The Business Glossary – A Specific Study
In Data Dictionaries Demystified, Data Dictionaries provided a crucial tool to success of the Human Genome Project, as mentioned by Robert Robins . Towards that end, the National Cancer Institute (NCI) has made a Data Dictionary available through the Genetic Data Commons (GDC). The GDC makes this Data Dictionary available for cancer researchers to share data. Researchers access the Data Dictionary through a Dictionary Viewer. Upon scanning the Data Dictionary Viewer, users can generate data files on “Masked Somatic Mutation” or “Exon Expression.” Unless the person reading the Dictionary Viewer understands how the business of genetics and its terminology works, this information can seem quite meaningless.
Upon consulting a Talking Glossary of Genetic Terms, as made available by the National Human Genome Research Institute, a user can make more sense of the data files generated from the Database System. The person can read about somatic cells and mutations in somatic cells or about “Exons” to get a better sense of what the data means in the GDC Data Dictionary.

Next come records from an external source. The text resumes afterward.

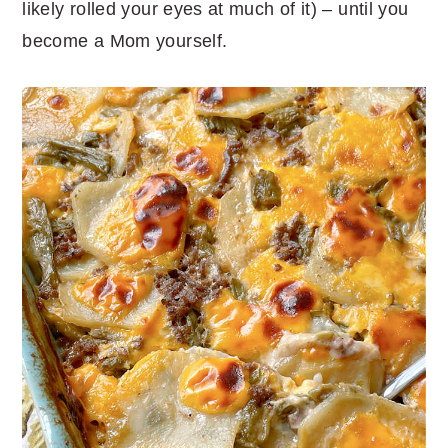
likely rolled your eyes at much of it) – until you
become a Mom yourself.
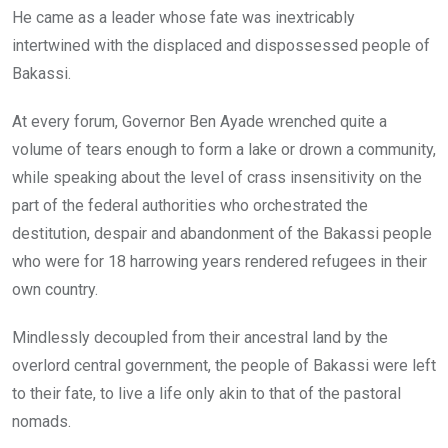
He came as a leader whose fate was inextricably
b
er
s
dI
intertwined with the displaced and dispossessed people of
o
A
n
Bakassi.
o
p
k
p
At every forum, Governor Ben Ayade wrenched quite a
volume of tears enough to form a lake or drown a community,
while speaking about the level of crass insensitivity on the
part of the federal authorities who orchestrated the
destitution, despair and abandonment of the Bakassi people
who were for 18 harrowing years rendered refugees in their
own country.
Mindlessly decoupled from their ancestral land by the
overlord central government, the people of Bakassi were left
to their fate, to live a life only akin to that of the pastoral
nomads.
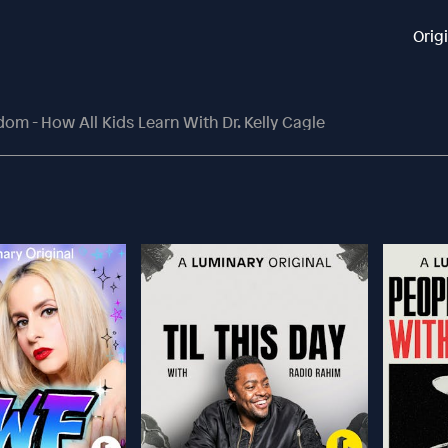
Orig
m - How All Kids Learn With Dr. Kelly Cagle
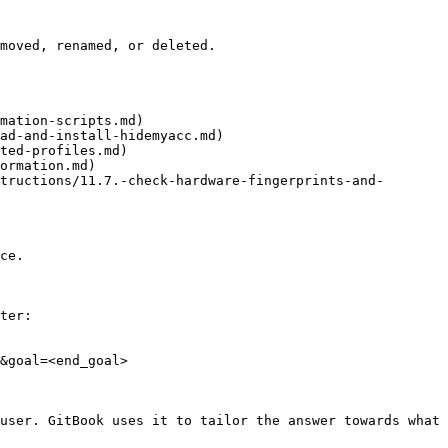
moved, renamed, or deleted.

mation-scripts.md)

ad-and-install-hidemyacc.md)

ted-profiles.md)

ormation.md)

tructions/11.7.-check-hardware-fingerprints-and-
ce.

ter:

&goal=<end_goal>

user. GitBook uses it to tailor the answer towards what 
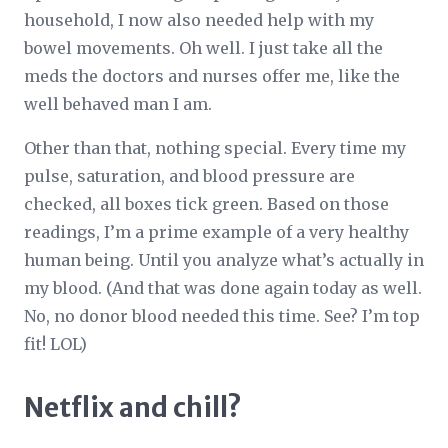
household, I now also needed help with my
bowel movements. Oh well. I just take all the
meds the doctors and nurses offer me, like the
well behaved man I am.
Other than that, nothing special. Every time my
pulse, saturation, and blood pressure are
checked, all boxes tick green. Based on those
readings, I’m a prime example of a very healthy
human being. Until you analyze what’s actually in
my blood. (And that was done again today as well.
No, no donor blood needed this time. See? I’m top
fit! LOL)
Netflix and chill?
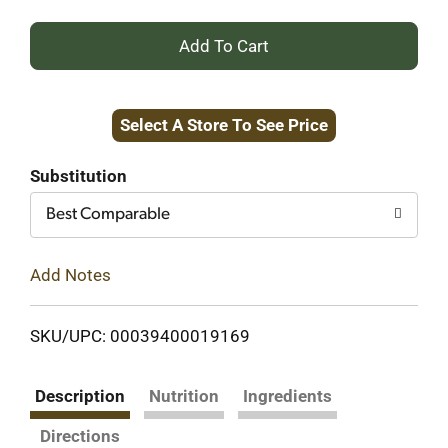
+
Add
Select A Store To See Price
to
Cart
Substitution
Best Comparable
Add Notes
SKU/UPC: 00039400019169
Description
Nutrition
Ingredients
Directions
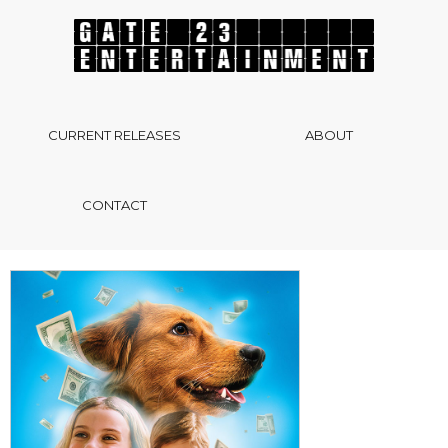
CURRENT RELEASES
ABOUT
CONTACT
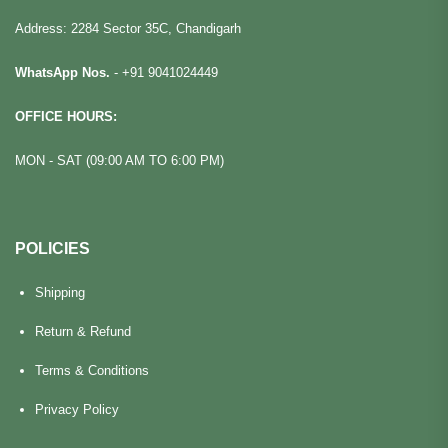
Address: 2284 Sector 35C, Chandigarh
WhatsApp Nos.
-
+91 9041024449
OFFICE HOURS:
MON - SAT (09:00 AM TO 6:00 PM)
POLICIES
Shipping
Return & Refund
Terms & Conditions
Privacy Policy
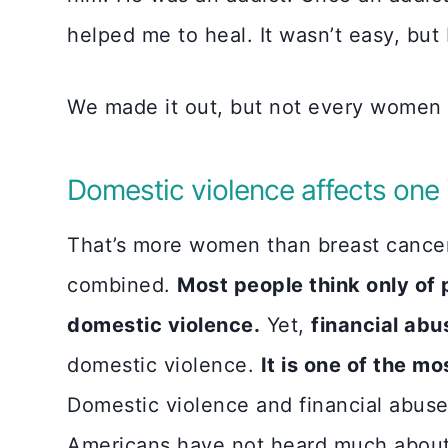
helped me to heal. It wasn’t easy, but 
We made it out, but not every women o
Domestic violence affects one i
That’s more women than breast cancer
combined.
Most people think only of
domestic violence.
Yet,
financial ab
domestic violence.
It is one of the m
Domestic violence and financial abuse
Americans have not heard much about 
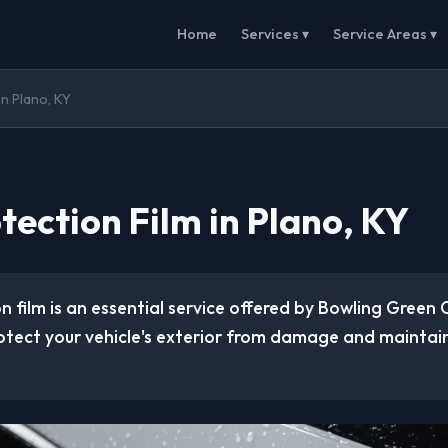
Home
Services ▾
Service Areas ▾
in Plano, KY
tection Film in Plano, KY
n film is an essential service offered by Bowling Green
otect your vehicle's exterior from damage and maintain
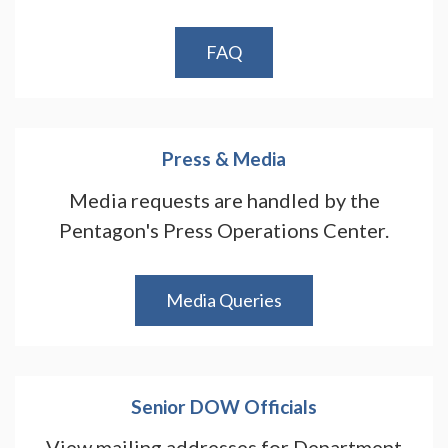
FAQ
Press & Media
Media requests are handled by the
Pentagon's Press Operations Center.
Media Queries
Senior DOW Officials
View mailing addresses for Department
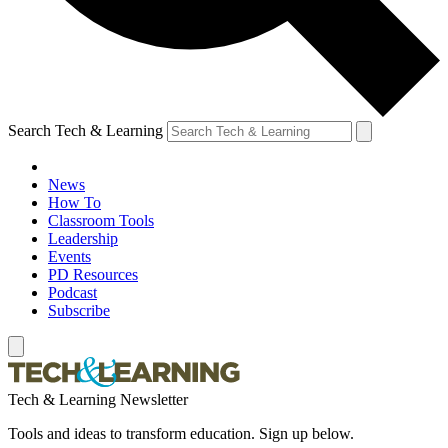
Search Tech & Learning
News
How To
Classroom Tools
Leadership
Events
PD Resources
Podcast
Subscribe
Tech & Learning Newsletter
Tools and ideas to transform education. Sign up below.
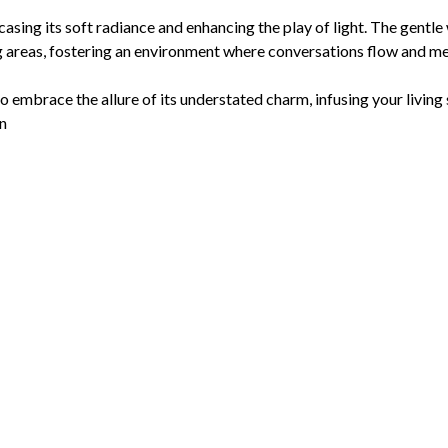
owcasing its soft radiance and enhancing the play of light. The gent
g areas, fostering an environment where conversations flow and m
to embrace the allure of its understated charm, infusing your living
on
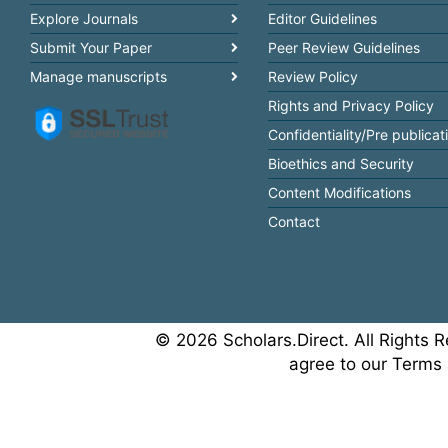
Explore Journals
Editor Guidelines
Submit Your Paper
Peer Review Guidelines
Manage manuscripts
Review Policy
Rights and Privacy Policy
Confidentiality/Pre publicat
Bioethics and Security
Content Modifications
Contact
© 2026 Scholars.Direct. All Rights R
agree to our Terms 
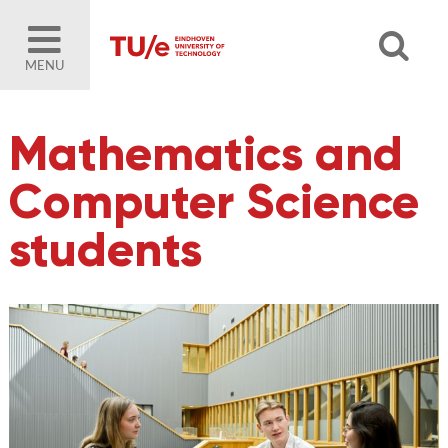
MENU
Mathematics and
Computer Science
students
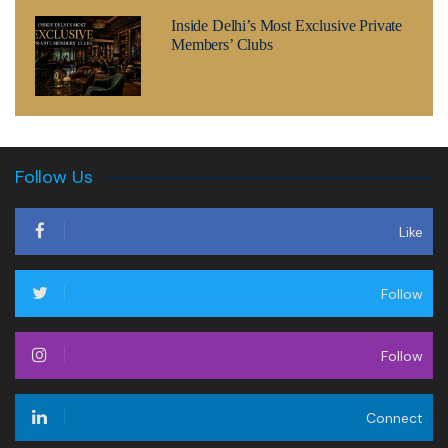
Inside Delhi’s Most Exclusive Private
Members’ Clubs
Follow Us
Like
Follow
Follow
Connect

A different user, new to genetics, who wishes to understand the genetics of Autism Spectrum Disorder may also use a Data Dictionary. The person could consult the NIMH Data Dictionary for Autistic Spectrum Disorder to find out what karyotype means in terms of autism genetic tests. A medical researcher could then look up karyotype in the Talking Glossary of Genetic Terms to get a better handle on karyotypes.
As the Talking Glossary of Genetic Terms demonstrates, understanding genetic terminology, central to its business, becomes essential in understanding the data elements in the Data Dictionary. The Business Glossary makes the technical terms described in a Data Dictionary more relevant to doing any job within that business.